#### [Records from a data source]

────────────────

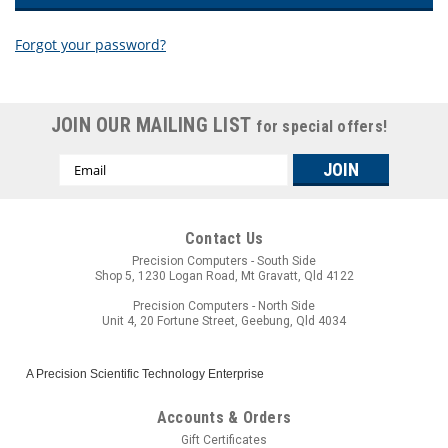
Forgot your password?
New Customer?
JOIN OUR MAILING LIST
for special offers!
Create an account with us and you'll be able to:
Email
Check out faster
Address
Save multiple shipping addresses
Access your order history
Track new orders
Contact Us
Save items to your wish list
Precision Computers - South Side
Shop 5, 1230 Logan Road, Mt Gravatt, Qld 4122
CREATE ACCOUNT
Precision Computers - North Side
Unit 4, 20 Fortune Street, Geebung, Qld 4034
A Precision Scientific Technology Enterprise
Accounts & Orders
Gift Certificates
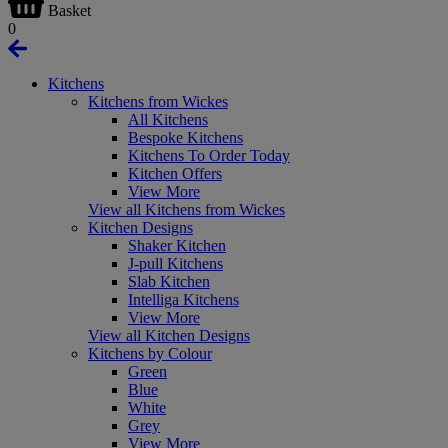
Basket
0
Kitchens
Kitchens from Wickes
All Kitchens
Bespoke Kitchens
Kitchens To Order Today
Kitchen Offers
View More
View all Kitchens from Wickes
Kitchen Designs
Shaker Kitchen
J-pull Kitchens
Slab Kitchen
Intelliga Kitchens
View More
View all Kitchen Designs
Kitchens by Colour
Green
Blue
White
Grey
View More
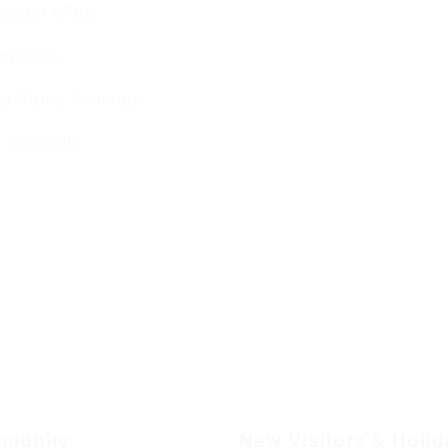
endar 5786
ervices
g Stone Settings
g Kiddush
munity
New Visitors & Holi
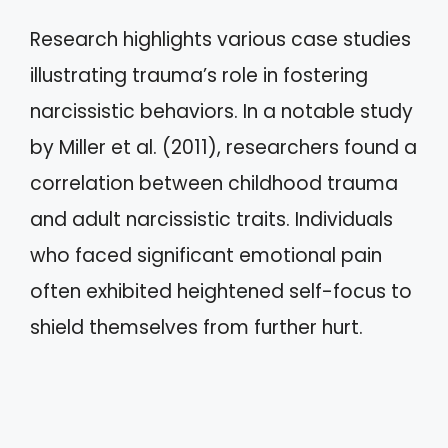
Research highlights various case studies
illustrating trauma’s role in fostering
narcissistic behaviors. In a notable study
by Miller et al. (2011), researchers found a
correlation between childhood trauma
and adult narcissistic traits. Individuals
who faced significant emotional pain
often exhibited heightened self-focus to
shield themselves from further hurt.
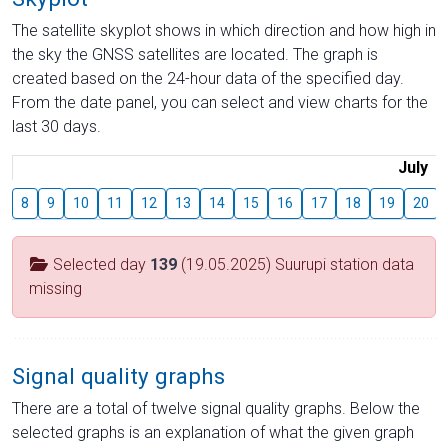
The satellite skyplot shows in which direction and how high in
the sky the GNSS satellites are located. The graph is
created based on the 24-hour data of the specified day.
From the date panel, you can select and view charts for the
last 30 days.
July
8
9
10
11
12
13
14
15
16
17
18
19
20
Selected day
139
(19.05.2025) Suurupi station data
missing
Signal quality graphs
There are a total of twelve signal quality graphs. Below the
selected graphs is an explanation of what the given graph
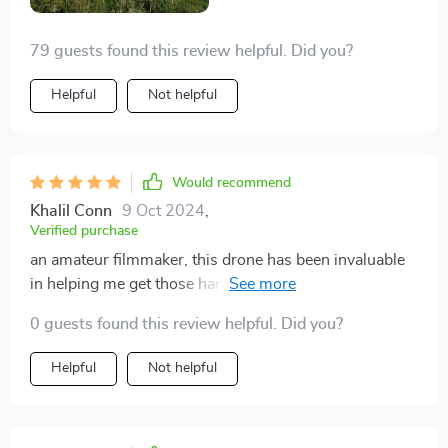
79 guests found this review helpful. Did you?
Helpful
Not helpful
Would recommend
Khalil Conn
9 Oct 2024
,
Verified purchase
an amateur filmmaker, this drone has been invaluable
in helping me get those hard-to-reach shots. The 4K
HD video recording capability is simply amazing -
0 guests found this review helpful. Did you?
every detail is captured with incredible clarity and color
accuracy. Moreover, its impressive remote distance
Helpful
Not helpful
allows me to explore areas from unique perspectives.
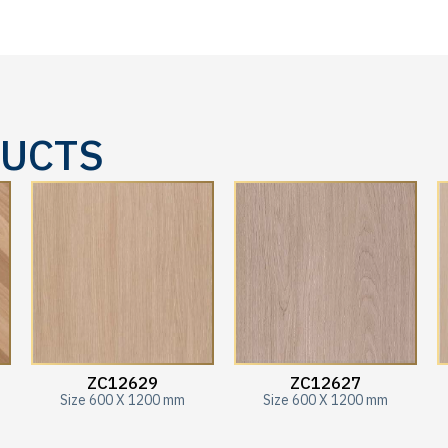
DUCTS
ZC12629
ZC12627
Size 600 X 1200 mm
Size 600 X 1200 mm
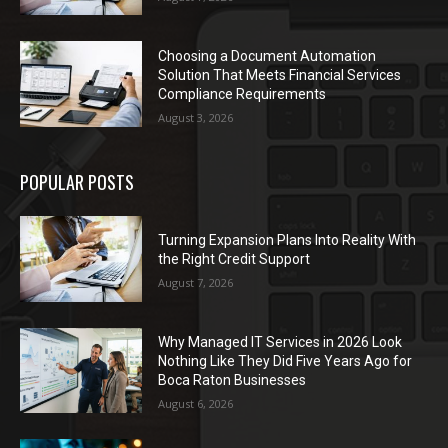
Choosing a Document Automation
Solution That Meets Financial Services
Compliance Requirements
August 3, 2026
POPULAR POSTS
Turning Expansion Plans Into Reality With
the Right Credit Support
August 7, 2026
Why Managed IT Services in 2026 Look
Nothing Like They Did Five Years Ago for
Boca Raton Businesses
August 6, 2026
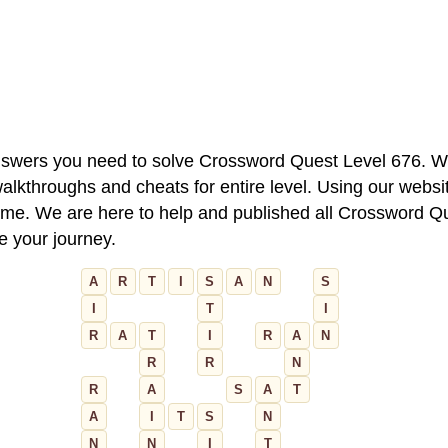
 answers you need to solve Crossword Quest Level 676. W
alkthroughs and cheats for entire level. Using our websit
e. We are here to help and published all Crossword Que
ue your journey.
A
R
T
I
S
A
N
S
I
T
I
R
A
T
I
R
A
N
R
R
N
R
A
S
A
T
A
I
T
S
N
N
N
I
T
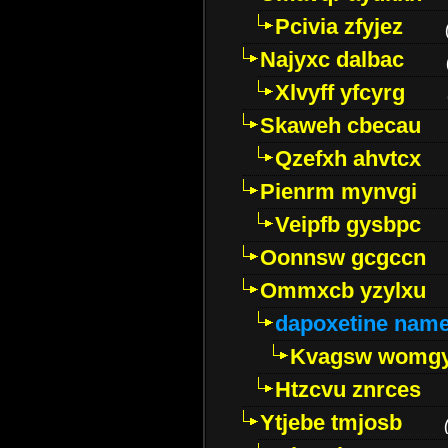
Pcivia zfyjez
Najyxc dalbac
Xlvyff yfcyrg
Skaweh cbecau
Qzefxh ahvtcx
Pienrm mynvgi
Veipfb gysbpc
Oonnsw gcgccn
Ommxcb yzylxu
dapoxetine name 
Kvagsw womg
Htzcvu znrces
Ytjebe tmjosb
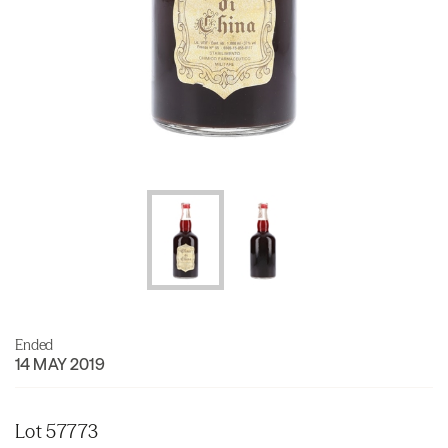
Ended
14 MAY 2019
Lot 57773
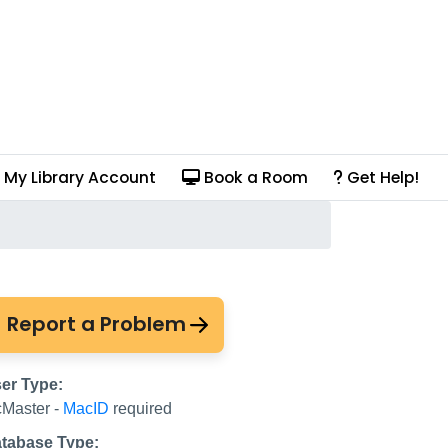
My Library Account
Book a Room
Get Help!
Report a Problem
er Type:
Master -
MacID
required
tabase Type:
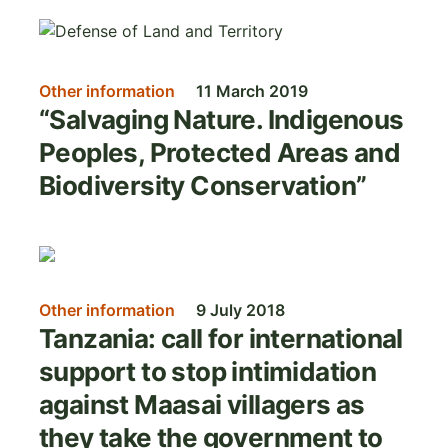
Image
Other information
11 March 2019
“Salvaging Nature. Indigenous
Peoples, Protected Areas and
Biodiversity Conservation”
Image
Other information
9 July 2018
Tanzania: call for international
support to stop intimidation
against Maasai villagers as
they take the government to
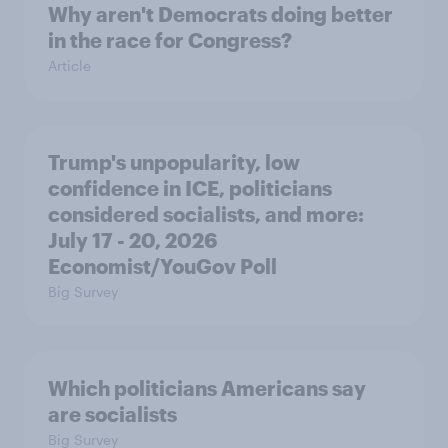
Why aren't Democrats doing better
in the race for Congress?
Article
Trump's unpopularity, low
confidence in ICE, politicians
considered socialists, and more:
July 17 - 20, 2026
Economist/YouGov Poll
Big Survey
Which politicians Americans say
are socialists
Big Survey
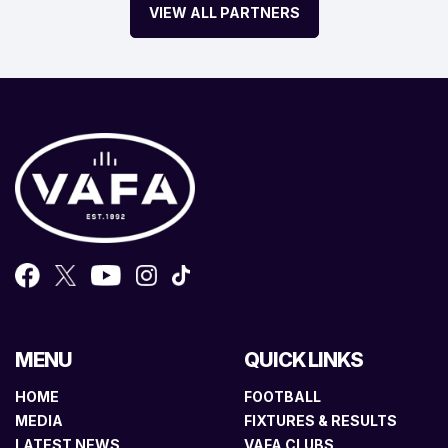
VIEW ALL PARTNERS
MENU
QUICK LINKS
HOME
FOOTBALL
MEDIA
FIXTURES & RESULTS
LATEST NEWS
VAFA CLUBS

────────────────

Which lines of the data above contain "August"? Copy each one.

August 3, 2026
August 7, 2026
August 6, 2026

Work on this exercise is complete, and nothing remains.